Arrivammo alla caserma “Monfenera” di
Cagliari. Una struttura enorme.
Era come vivere una situazione di
ingiusta carcerazione.
Con il cuore in mano iniziai
l’avventura.
Le camerate, le brande, i bagni alla
turca, i caporali, i sergenti, l’alzabandiera, la sveglia alle 6:00, la mensa
... iniziò il CAR! (Centro Addestramento Reclute)
La mia valigiona, fortunatamente,
aveva la misura esatta dell’armadietto metallico che mi fu assegnato, e meno
male, altrimenti non avrei saputo dove buttarla!

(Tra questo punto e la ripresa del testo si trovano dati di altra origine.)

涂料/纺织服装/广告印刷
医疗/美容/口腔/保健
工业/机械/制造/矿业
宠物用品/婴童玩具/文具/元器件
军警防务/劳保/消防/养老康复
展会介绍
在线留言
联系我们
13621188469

Ci raparono a zero ci consegnarono
uniformi e accessori vari e iniziò l’addestramento. Marciare, marciare,
marciare .... sotto il sole, sotto la pioggia, marciare, marciare, marciare.

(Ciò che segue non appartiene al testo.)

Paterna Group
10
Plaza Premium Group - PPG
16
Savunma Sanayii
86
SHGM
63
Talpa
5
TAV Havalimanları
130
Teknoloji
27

Andò avanti così per un mese. A quel
punto il CAR doveva essere terminato e avremmo dovuto essere informati della
destinazione successiva.
Per me così non fu. Molto probabilmente
ero uno dei pochi non raccomandato.
Mentre i miei compagni furono
assegnati ad altre destinazioni, io ed altri pochissimi colleghi di sventura
rimanemmo per il “CAR AVANZATO!”
Un incubo!
Altre due settimane di estenuanti esercitazioni
fino a quando non decisero di liberarci ed assegnarci ad altra caserma, altra
destinazione.
Ricordo la sera, nella “libera uscita”
compravo un sacco di gettoni telefonici, entravo in una cabina e chiamavo casa.
Quelle telefonate erano vitali.
Provavo a chiedere di fare qualcosa
per “liberarmi” da quella situazione ma nessuno fu in grado di fare nulla.

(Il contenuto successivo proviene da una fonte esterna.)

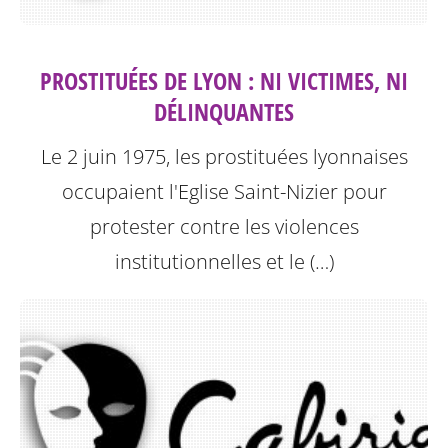
PROSTITUÉES DE LYON : NI VICTIMES, NI
DÉLINQUANTES
Le 2 juin 1975, les prostituées lyonnaises
occupaient l'Eglise Saint-Nizier pour
protester contre les violences
institutionnelles et le (…)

Dopo la telefonata a casa, comunque,
mi sentivo alleggerito, pronto ad affrontare la giornata successiva.
Il CAR AVANZATO terminò e con esso
tutte le ansie, le paure le angosce.
Dopo il temporale c’è sempre il sereno
... a volte anche l’arcobaleno. Così fu!
Fui assegnato al R.R.A.L.E. di
Bracciano - “Reparto Riparazione Aviazione Leggera Esercito”- in pratica dove
riparavano gli elicotteri che andavano in missione in Libano.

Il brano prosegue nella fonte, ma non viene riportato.